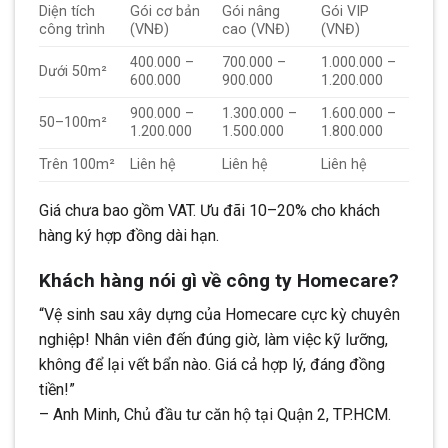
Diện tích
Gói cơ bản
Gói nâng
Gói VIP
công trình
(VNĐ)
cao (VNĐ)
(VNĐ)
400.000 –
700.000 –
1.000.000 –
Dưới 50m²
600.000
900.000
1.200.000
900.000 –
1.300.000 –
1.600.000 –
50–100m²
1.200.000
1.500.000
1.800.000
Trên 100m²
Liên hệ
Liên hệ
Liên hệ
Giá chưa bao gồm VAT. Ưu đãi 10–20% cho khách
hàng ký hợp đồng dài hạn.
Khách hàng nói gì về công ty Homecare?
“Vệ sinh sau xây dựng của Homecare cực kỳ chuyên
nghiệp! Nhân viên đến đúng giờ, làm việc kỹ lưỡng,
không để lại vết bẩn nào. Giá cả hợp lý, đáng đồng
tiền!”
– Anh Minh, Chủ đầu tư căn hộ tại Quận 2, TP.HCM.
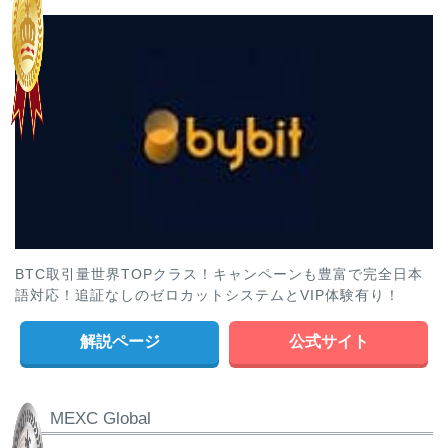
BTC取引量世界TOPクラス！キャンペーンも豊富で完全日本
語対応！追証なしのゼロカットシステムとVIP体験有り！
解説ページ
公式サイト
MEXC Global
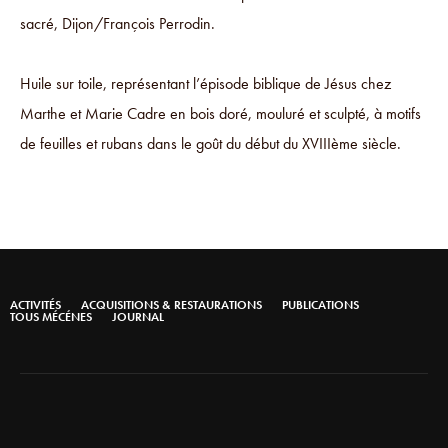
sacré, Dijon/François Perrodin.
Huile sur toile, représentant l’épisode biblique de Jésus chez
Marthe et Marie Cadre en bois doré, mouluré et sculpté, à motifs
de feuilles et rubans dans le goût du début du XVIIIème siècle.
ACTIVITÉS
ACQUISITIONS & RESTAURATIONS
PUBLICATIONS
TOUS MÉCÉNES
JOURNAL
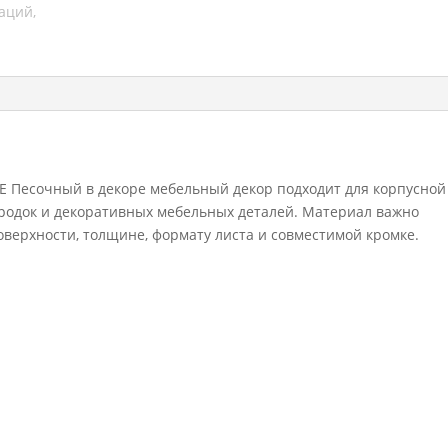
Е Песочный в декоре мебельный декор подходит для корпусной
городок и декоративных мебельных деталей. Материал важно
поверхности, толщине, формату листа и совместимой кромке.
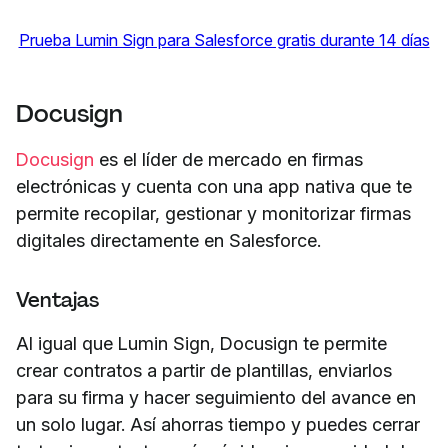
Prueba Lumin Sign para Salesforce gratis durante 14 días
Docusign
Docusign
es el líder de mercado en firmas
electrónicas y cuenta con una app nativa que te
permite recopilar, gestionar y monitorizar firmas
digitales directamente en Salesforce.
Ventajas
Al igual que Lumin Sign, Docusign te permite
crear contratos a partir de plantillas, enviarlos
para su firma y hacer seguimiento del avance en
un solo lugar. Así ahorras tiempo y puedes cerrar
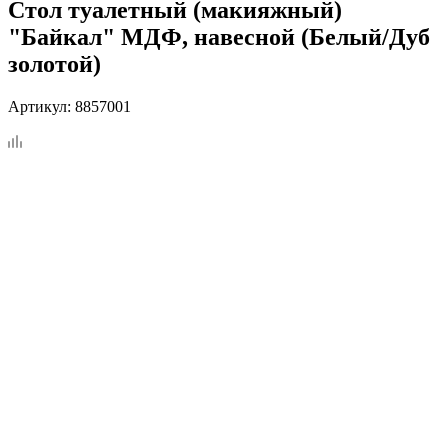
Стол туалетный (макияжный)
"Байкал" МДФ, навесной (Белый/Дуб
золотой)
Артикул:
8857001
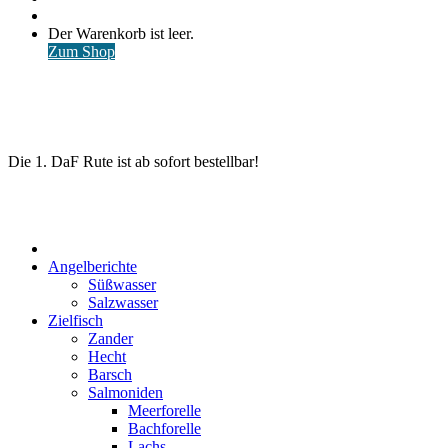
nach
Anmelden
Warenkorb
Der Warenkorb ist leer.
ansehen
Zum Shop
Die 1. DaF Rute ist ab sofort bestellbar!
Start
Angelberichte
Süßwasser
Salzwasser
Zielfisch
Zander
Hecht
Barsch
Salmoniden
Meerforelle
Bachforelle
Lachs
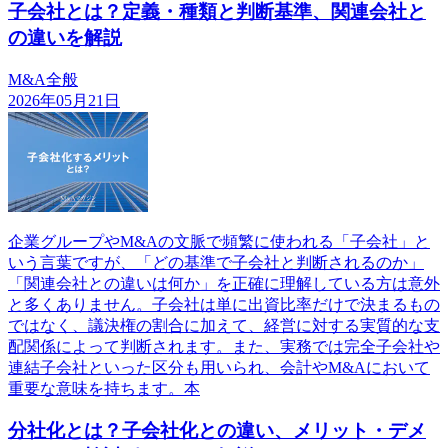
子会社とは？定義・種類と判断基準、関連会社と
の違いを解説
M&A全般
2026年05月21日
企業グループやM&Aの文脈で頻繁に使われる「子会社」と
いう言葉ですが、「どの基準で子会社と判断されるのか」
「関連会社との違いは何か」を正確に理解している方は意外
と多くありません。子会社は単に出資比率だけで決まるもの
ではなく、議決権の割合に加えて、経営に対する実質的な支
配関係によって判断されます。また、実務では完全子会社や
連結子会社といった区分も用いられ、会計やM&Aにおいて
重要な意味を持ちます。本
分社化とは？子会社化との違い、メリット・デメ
____________
## Directions
Each line above must be repeated exactly in the answer, with pictures omitted.

## The completed task
Diện tích
Gói cơ bản
Gói nâng
Gói VIP
công trình
(VNĐ)
cao (VNĐ)
(VNĐ)
400.000 –
700.000 –
1.000.000 –
Dưới 50m²
600.000
900.000
1.200.000
900.000 –
1.300.000 –
1.600.000 –
50–100m²
1.200.000
1.500.000
1.800.000
Trên 100m²
Liên hệ
Liên hệ
Liên hệ
Giá chưa bao gồm VAT. Ưu đãi 10–20% cho khách
hàng ký hợp đồng dài hạn.
Khách hàng nói gì về công ty Homecare?
“Vệ sinh sau xây dựng của Homecare cực kỳ chuyên
nghiệp! Nhân viên đến đúng giờ, làm việc kỹ lưỡng,
không để lại vết bẩn nào. Giá cả hợp lý, đáng đồng
tiền!”
– Anh Minh, Chủ đầu tư căn hộ tại Quận 2, TP.HCM.
BTC取引量世界TOPクラス！キャンペーンも豊富で完全日本
語対応！追証なしのゼロカットシステムとVIP体験有り！
解説ページ
公式サイト
MEXC Global
sacré, Dijon/François Perrodin.
Huile sur toile, représentant l’épisode biblique de Jésus chez
Marthe et Marie Cadre en bois doré, mouluré et sculpté, à motifs
de feuilles et rubans dans le goût du début du XVIIIème siècle.
ACTIVITÉS
ACQUISITIONS & RESTAURATIONS
PUBLICATIONS
TOUS MÉCÉNES
JOURNAL
Е Песочный в декоре мебельный декор подходит для корпусной
городок и декоративных мебельных деталей. Материал важно
поверхности, толщине, формату листа и совместимой кромке.
Prueba Lumin Sign para Salesforce gratis durante 14 días
Docusign
Docusign
es el líder de mercado en firmas
electrónicas y cuenta con una app nativa que te
permite recopilar, gestionar y monitorizar firmas
digitales directamente en Salesforce.
Ventajas
Al igual que Lumin Sign, Docusign te permite
crear contratos a partir de plantillas, enviarlos
para su firma y hacer seguimiento del avance en
un solo lugar. Así ahorras tiempo y puedes cerrar
Стол туалетный (макияжный)
"Байкал" МДФ, навесной (Белый/Дуб
золотой)
Артикул:
8857001
nach
Anmelden
Warenkorb
Der Warenkorb ist leer.
ansehen
Zum Shop
Die 1. DaF Rute ist ab sofort bestellbar!
Start
Angelberichte
Süßwasser
Salzwasser
Zielfisch
Zander
Hecht
Barsch
Salmoniden
Meerforelle
Bachforelle
Lachs
子会社とは？定義・種類と判断基準、関連会社と
の違いを解説
M&A全般
2026年05月21日
企業グループやM&Aの文脈で頻繁に使われる「子会社」と
いう言葉ですが、「どの基準で子会社と判断されるのか」
「関連会社との違いは何か」を正確に理解している方は意外
と多くありません。子会社は単に出資比率だけで決まるもの
ではなく、議決権の割合に加えて、経営に対する実質的な支
配関係によって判断されます。また、実務では完全子会社や
連結子会社といった区分も用いられ、会計やM&Aにおいて
重要な意味を持ちます。本
分社化とは？子会社化との違い、メリット・デメ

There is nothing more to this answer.